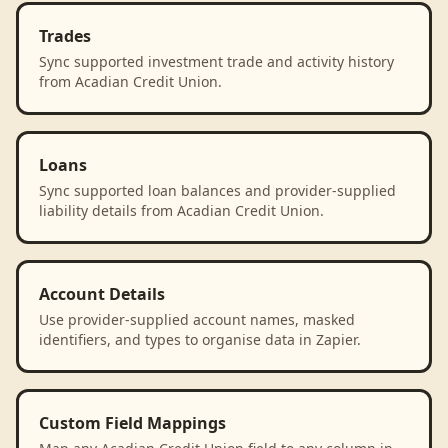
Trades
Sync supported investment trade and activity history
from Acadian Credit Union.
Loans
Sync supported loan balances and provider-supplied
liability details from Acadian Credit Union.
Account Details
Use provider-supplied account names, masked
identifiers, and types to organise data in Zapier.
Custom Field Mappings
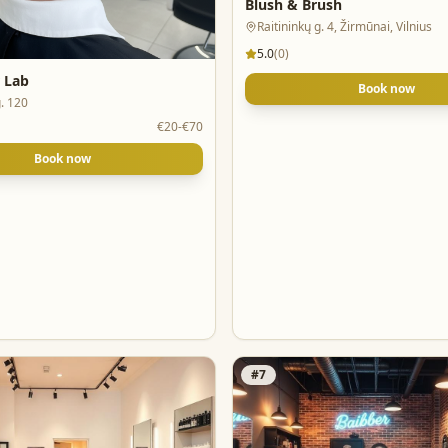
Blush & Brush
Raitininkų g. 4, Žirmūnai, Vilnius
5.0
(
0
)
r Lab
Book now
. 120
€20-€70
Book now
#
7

▶ **TO DO**:
Wherever the string "from" occurs in the data, copy the line that holds it.

▶ **SOLUTION TO THIS PROBLEM**:
from Acadian Credit Union.
liability details from Acadian Credit Union.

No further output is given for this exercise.